> Task goal
Your task is to work out how many lines in the data include the word "Artikel". Reply with the number alone.

> Input for this task
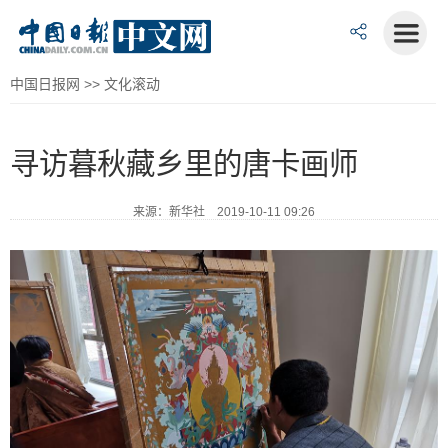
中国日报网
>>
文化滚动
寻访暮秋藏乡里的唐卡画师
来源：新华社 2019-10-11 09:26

---

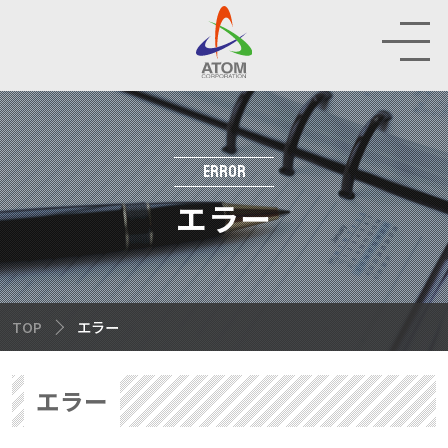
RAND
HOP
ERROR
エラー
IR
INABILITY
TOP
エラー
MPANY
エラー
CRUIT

---

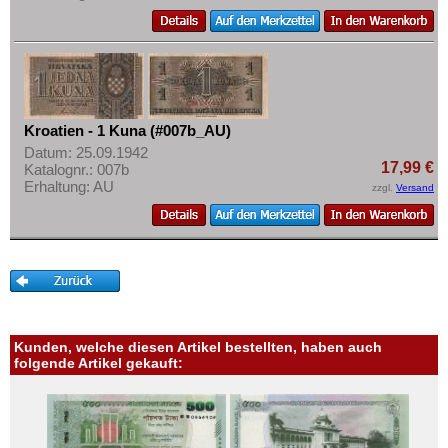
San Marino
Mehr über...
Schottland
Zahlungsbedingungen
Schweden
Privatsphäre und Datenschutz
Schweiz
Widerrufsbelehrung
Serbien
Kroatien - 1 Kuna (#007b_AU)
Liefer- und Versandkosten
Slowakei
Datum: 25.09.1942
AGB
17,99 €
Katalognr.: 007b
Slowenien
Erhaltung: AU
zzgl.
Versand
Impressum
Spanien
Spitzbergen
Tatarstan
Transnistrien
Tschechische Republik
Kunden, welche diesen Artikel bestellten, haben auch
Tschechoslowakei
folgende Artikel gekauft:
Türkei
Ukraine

> Response to the exercise
2